March 2014 - Pg 2
Mr. Dunn told his fiancée what happened but never said he saw the occupants of the SUV with a shotgun as he later told the police during an extensive interview given without counsel.
Mr. Dunn had some familiarity with shotguns, but likely had little formal use of force or firearms study or training. It was uncontroverted that he uttered a slang statement of disapproval of the loud music to his fiancée before she exited his vehicle.
Dunn’s demeanor at trial was a mixed bag. I thought his attorney did a good job with what little he had for a case. Forensic evidence suggested the individual Dunn killed was seated in the vehicle when shot, not exiting, as he testified.
The SUV’s occupant who Dunn alleged was about to kill him was killed as a result of Dunn’s first volley. The other three occupants escaped harm from the later volleys, which impacted the SUV. Dunn was convicted of three counts of attempted second-degree murder and the occupied vehicle shooting count. The jury was unable to reach a unanimous verdict on the first-degree murder charge or a lesser charge as to that count. A mistrial on that count was declared by the judge and the State Attorney promptly announced her intention to retry the count. Sentencing is scheduled for the week of March 24; the sentence (20-60 years) will likely be the practical equivalent of natural life for the 47-year old previously law-abiding citizen.

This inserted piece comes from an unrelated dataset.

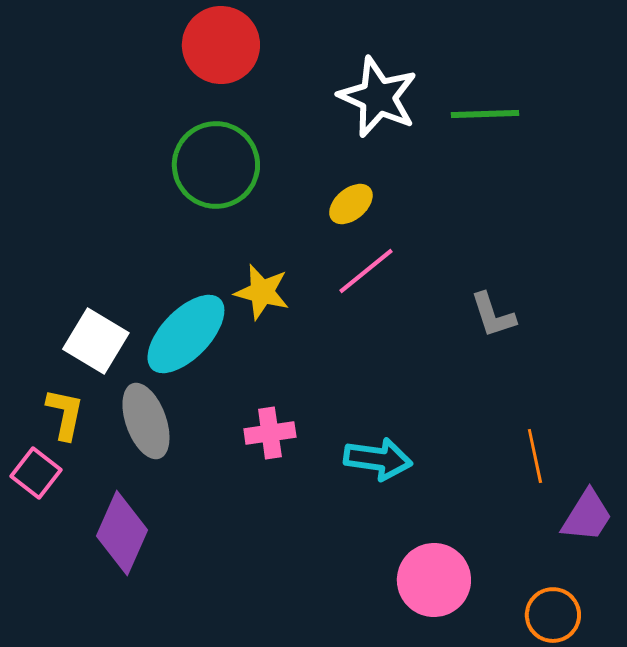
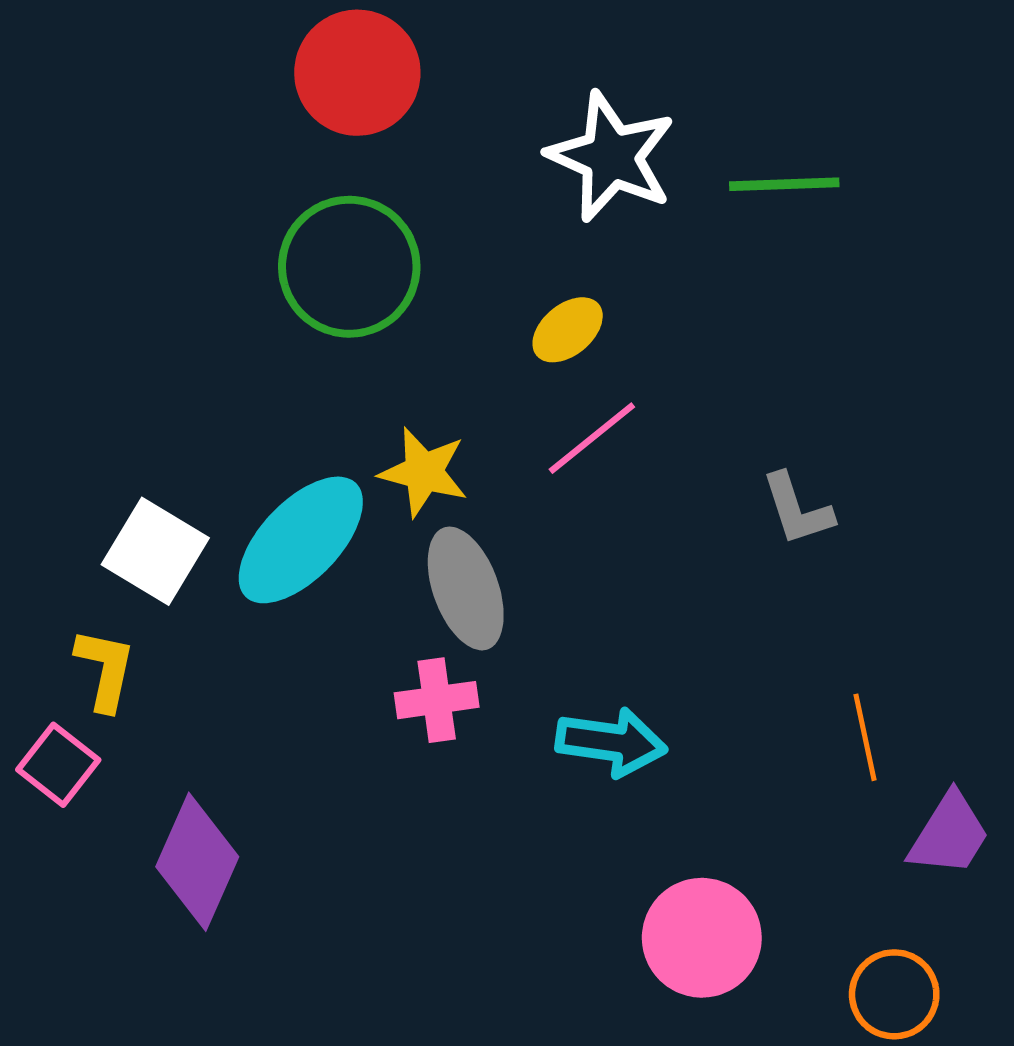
gray ellipse: (146, 421) -> (466, 588), moved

Marty Hayes invited me to give a “lessons learned” analysis. Before I “cut to the chase,” as they say (which is not that complicated), I offer this: I expected a conviction whether or not the jury believed Dunn. Even if they believed there was a shotgun or something that looked like one in the SUV, the impropriety of using what was in essence “suppressive” fire was confirmed by Dunn’s own words. Thus, he clearly committed three counts of attempted manslaughter.
I understand how the jury could have concluded that Dunn’s leaving the scene, not calling police, and driving two hours home the next day (after learning from television news he had killed someone) evidenced that Dunn possessed the “depraved mind” necessary for a conviction of second degree murder. Hence, the three attempted manslaughter convictions I expected morphed into attempted second-degree murder. Conviction for shooting into an occupied vehicle was a foregone conclusion. As to the murder count, I thought if the jury believed Dunn, they would find him guilty of manslaughter (for mistaken use of deadly force); if they did not, they would find him guilty of second-degree murder. A slight bit of a surprise for me there; it appears nine or ten of the jurors had voted to convict him of first-degree murder. I thought not more than six would.

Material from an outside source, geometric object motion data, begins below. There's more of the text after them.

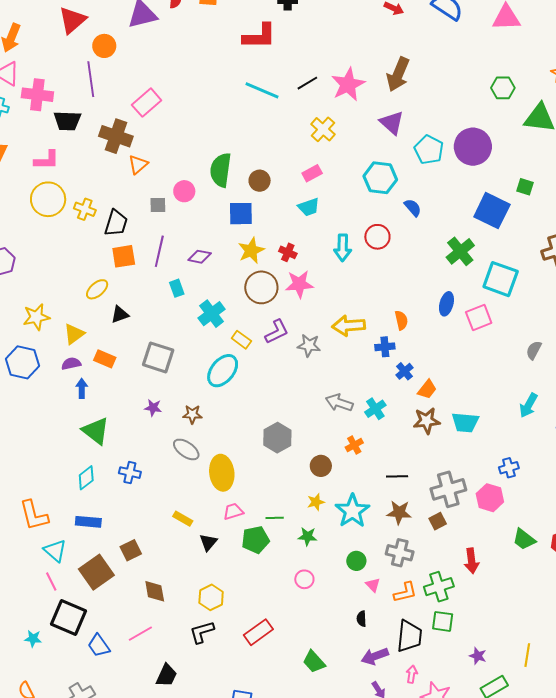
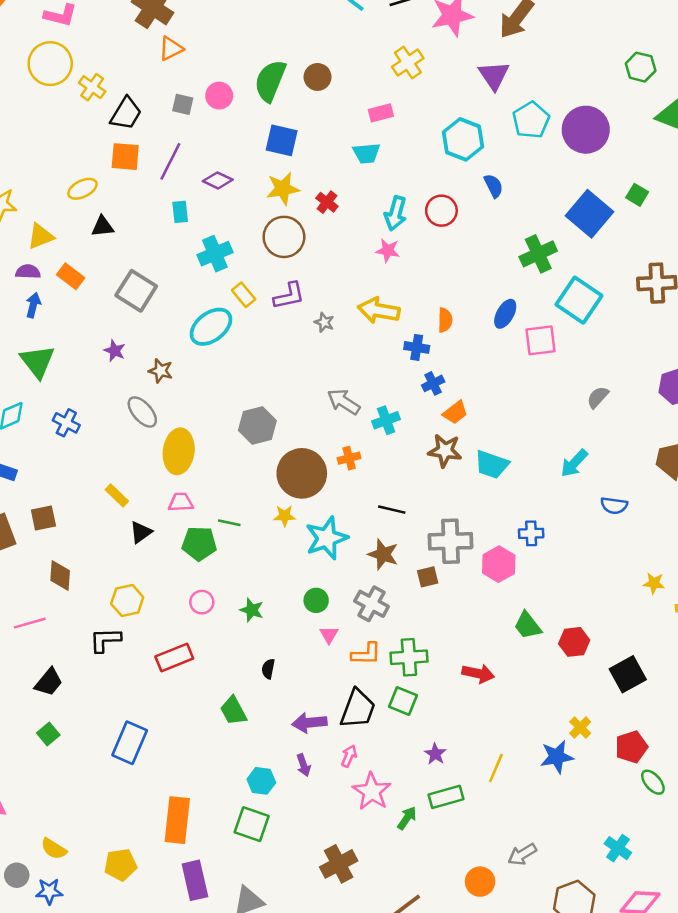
brown circle: (260, 181) -> (318, 77), moved
pink star: (299, 284) -> (388, 251), moved, size x0.7
gray star: (309, 345) -> (324, 322), size x0.7
brown circle: (321, 466) -> (302, 473), size x1.8
green star: (308, 536) -> (252, 610), moved
red arrow: (471, 561) -> (478, 673), moved, turned -85
pink circle: (304, 579) -> (202, 602), moved
black semicircle: (361, 619) -> (268, 669), moved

I employ a CAN-MAY-SHOULD-MUST tactical/legal analysis in lecturing on the use of deadly force. You can find the general explanation of my paradigm here: http://modernserviceweapons.com/?p=1574. (For my thoughts on applying the paradigm to defense from home invasion, see here: http://modernserviceweapons.com/?p=4545). Dunn failed each prong of the paradigm, in whole or part. That is why I thought he would suffer conviction on all counts.

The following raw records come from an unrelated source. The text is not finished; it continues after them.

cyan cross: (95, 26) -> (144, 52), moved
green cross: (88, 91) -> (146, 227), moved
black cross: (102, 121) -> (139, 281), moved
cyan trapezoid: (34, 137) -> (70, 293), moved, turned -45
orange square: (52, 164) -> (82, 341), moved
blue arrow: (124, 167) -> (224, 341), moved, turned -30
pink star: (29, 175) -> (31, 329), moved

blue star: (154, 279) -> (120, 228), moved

Here is my thought process:
• CAN: Shooting skills (or luck) aside for lack of definitiveness either way, I quickly concluded Dunn did not demonstrate the requisite common sense, situational awareness, dynamic handgun training, tactical mindset, or shooting “aftermath” knowledge.
• MAY: Dunn’s actions show a complete lack of knowledge of applicable legal principles. There was simply no way the law allowed him to engage the SUV with the third volley of shots. Such shots, even if merely “warning” shots, would constitute aggravated assault with a deadly weapon under Florida law.
• SHOULD: It appeared to me that more likely than not, Dunn acted in error and worse, failed to appreciate the gravity of his miscalculated judgments.